# [Items listed in a dataset]
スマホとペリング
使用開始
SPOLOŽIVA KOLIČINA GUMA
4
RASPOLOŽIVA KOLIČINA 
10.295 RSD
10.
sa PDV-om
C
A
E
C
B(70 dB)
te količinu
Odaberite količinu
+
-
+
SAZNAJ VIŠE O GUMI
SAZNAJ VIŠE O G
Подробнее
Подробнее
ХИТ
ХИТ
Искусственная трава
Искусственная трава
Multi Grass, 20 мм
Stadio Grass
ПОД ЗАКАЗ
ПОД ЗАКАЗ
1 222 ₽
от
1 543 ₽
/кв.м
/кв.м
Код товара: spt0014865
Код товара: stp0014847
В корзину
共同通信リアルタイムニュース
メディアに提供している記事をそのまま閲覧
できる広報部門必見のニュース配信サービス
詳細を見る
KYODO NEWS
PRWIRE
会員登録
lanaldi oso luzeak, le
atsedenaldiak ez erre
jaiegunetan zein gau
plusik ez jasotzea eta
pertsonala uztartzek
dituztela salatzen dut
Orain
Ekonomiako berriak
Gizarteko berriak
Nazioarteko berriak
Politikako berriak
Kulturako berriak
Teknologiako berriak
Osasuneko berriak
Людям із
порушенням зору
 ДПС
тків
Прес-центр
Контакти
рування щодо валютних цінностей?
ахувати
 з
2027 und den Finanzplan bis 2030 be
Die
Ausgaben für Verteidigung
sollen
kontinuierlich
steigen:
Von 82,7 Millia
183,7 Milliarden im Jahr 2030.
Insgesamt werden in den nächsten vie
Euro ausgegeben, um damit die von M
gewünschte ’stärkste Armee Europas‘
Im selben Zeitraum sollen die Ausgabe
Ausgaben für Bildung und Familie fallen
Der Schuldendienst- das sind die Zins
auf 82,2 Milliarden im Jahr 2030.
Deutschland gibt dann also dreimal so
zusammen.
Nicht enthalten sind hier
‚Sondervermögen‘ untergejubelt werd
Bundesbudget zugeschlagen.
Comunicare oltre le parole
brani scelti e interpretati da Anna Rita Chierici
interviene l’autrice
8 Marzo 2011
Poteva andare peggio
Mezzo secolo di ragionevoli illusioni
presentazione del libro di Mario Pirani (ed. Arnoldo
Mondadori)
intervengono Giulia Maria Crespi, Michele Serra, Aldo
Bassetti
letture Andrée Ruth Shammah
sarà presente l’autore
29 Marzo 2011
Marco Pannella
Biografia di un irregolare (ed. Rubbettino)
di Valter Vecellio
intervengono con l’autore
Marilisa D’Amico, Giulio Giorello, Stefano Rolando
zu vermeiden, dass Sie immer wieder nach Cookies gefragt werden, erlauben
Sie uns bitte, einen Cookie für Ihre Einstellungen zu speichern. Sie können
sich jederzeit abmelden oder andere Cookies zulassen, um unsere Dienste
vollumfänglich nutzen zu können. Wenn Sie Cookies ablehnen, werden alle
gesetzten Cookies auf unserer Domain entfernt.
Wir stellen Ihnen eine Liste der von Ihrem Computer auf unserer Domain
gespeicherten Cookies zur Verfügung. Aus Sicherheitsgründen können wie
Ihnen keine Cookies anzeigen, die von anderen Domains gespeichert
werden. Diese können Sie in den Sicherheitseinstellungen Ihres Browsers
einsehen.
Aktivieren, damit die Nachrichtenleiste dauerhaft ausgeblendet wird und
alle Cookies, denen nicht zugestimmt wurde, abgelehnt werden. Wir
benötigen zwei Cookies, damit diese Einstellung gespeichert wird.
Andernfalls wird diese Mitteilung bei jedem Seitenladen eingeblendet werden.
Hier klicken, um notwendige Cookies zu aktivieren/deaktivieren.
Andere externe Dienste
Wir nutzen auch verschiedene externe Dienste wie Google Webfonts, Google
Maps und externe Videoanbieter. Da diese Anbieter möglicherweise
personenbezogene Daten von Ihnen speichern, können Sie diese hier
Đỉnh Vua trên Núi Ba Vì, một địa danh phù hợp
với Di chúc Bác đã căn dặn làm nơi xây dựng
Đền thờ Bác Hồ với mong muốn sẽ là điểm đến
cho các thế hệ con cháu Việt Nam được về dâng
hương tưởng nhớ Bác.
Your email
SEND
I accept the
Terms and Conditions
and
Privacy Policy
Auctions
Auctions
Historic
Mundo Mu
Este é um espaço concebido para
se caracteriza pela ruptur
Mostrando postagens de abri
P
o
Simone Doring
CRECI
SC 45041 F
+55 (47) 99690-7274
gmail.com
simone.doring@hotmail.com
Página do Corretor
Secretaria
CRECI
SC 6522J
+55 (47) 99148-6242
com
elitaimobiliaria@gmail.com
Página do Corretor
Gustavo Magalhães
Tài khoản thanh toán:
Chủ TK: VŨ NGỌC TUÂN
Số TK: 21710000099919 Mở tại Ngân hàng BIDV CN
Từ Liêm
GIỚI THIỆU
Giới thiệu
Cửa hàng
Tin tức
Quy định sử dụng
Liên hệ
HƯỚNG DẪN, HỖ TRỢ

# [Required action]
Of the entries listed above, reproduce only the lines starting at the line containing "Von 82,7 Millia" and ending at the line containing "gespeicherten Cookies zur". Include both, exactly as they stand.

# [Exercise solution]
Von 82,7 Millia
183,7 Milliarden im Jahr 2030.
Insgesamt werden in den nächsten vie
Euro ausgegeben, um damit die von M
gewünschte ’stärkste Armee Europas‘
Im selben Zeitraum sollen die Ausgabe
Ausgaben für Bildung und Familie fallen
Der Schuldendienst- das sind die Zins
auf 82,2 Milliarden im Jahr 2030.
Deutschland gibt dann also dreimal so
zusammen.
Nicht enthalten sind hier
‚Sondervermögen‘ untergejubelt werd
Bundesbudget zugeschlagen.
Comunicare oltre le parole
brani scelti e interpretati da Anna Rita Chierici
interviene l’autrice
8 Marzo 2011
Poteva andare peggio
Mezzo secolo di ragionevoli illusioni
presentazione del libro di Mario Pirani (ed. Arnoldo
Mondadori)
intervengono Giulia Maria Crespi, Michele Serra, Aldo
Bassetti
letture Andrée Ruth Shammah
sarà presente l’autore
29 Marzo 2011
Marco Pannella
Biografia di un irregolare (ed. Rubbettino)
di Valter Vecellio
intervengono con l’autore
Marilisa D’Amico, Giulio Giorello, Stefano Rolando
zu vermeiden, dass Sie immer wieder nach Cookies gefragt werden, erlauben
Sie uns bitte, einen Cookie für Ihre Einstellungen zu speichern. Sie können
sich jederzeit abmelden oder andere Cookies zulassen, um unsere Dienste
vollumfänglich nutzen zu können. Wenn Sie Cookies ablehnen, werden alle
gesetzten Cookies auf unserer Domain entfernt.
Wir stellen Ihnen eine Liste der von Ihrem Computer auf unserer Domain
gespeicherten Cookies zur Verfügung. Aus Sicherheitsgründen können wie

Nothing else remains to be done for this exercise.